* EXERCISE PROMPT
Your response must be made up of each line in the data below that contains the string "Office".
[EXTRACTED MATERIAL — start]
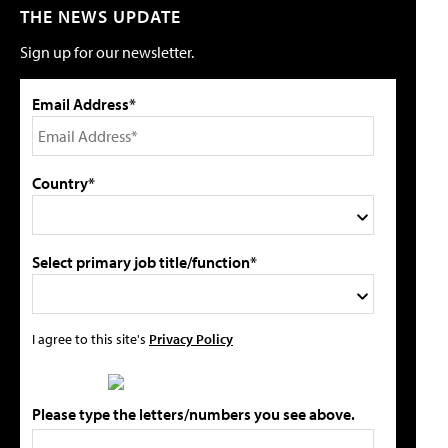
THE NEWS UPDATE
Sign up for our newsletter.
Email Address*
Country*
Select primary job title/function*
I agree to this site's
Privacy Policy
Please type the letters/numbers you see above.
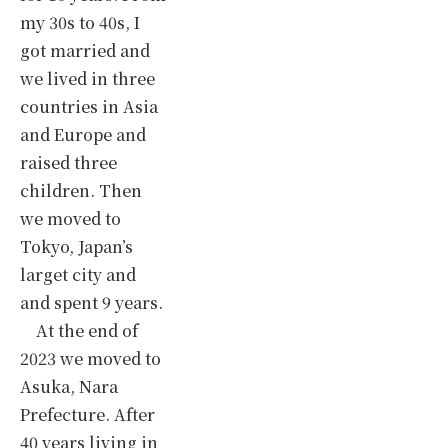
my 30s to 40s, I
got married and
we lived in three
countries in Asia
and Europe and
raised three
children. Then
we moved to
Tokyo, Japan’s
larget city and
and spent 9 years.
At the end of
2023 we moved to
Asuka, Nara
Prefecture. After
40 years living in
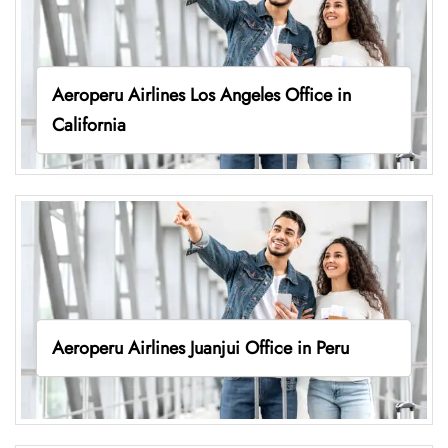
Aeroperu Airlines Los Angeles Office in
California
Aeroperu Airlines Juanjui Office in Peru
[EXTRACTED MATERIAL — finish]
* THE ANSWER
Aeroperu Airlines Los Angeles Office in
Aeroperu Airlines Juanjui Office in Peru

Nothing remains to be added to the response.